### [Your assignment]
Print, exactly as written, every line from the first line of the records below through the line containing "dans les travaux", and nothing further.

### [Input data]
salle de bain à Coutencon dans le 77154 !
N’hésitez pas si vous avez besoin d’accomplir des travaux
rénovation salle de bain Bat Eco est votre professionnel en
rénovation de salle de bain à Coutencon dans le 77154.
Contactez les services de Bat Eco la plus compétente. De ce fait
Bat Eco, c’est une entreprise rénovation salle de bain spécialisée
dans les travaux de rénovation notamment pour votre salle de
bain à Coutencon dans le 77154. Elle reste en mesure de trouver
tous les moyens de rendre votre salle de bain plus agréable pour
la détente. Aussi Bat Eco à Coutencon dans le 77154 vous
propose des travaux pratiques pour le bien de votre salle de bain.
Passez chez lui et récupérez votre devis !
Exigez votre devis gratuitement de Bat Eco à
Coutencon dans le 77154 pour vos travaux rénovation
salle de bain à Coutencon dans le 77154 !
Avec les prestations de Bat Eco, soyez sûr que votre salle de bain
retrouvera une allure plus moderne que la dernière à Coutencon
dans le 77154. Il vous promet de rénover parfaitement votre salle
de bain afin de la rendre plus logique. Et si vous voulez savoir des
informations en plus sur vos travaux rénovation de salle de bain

### [Solution for this exercise]
salle de bain à Coutencon dans le 77154 !
N’hésitez pas si vous avez besoin d’accomplir des travaux
rénovation salle de bain Bat Eco est votre professionnel en
rénovation de salle de bain à Coutencon dans le 77154.
Contactez les services de Bat Eco la plus compétente. De ce fait
Bat Eco, c’est une entreprise rénovation salle de bain spécialisée
dans les travaux de rénovation notamment pour votre salle de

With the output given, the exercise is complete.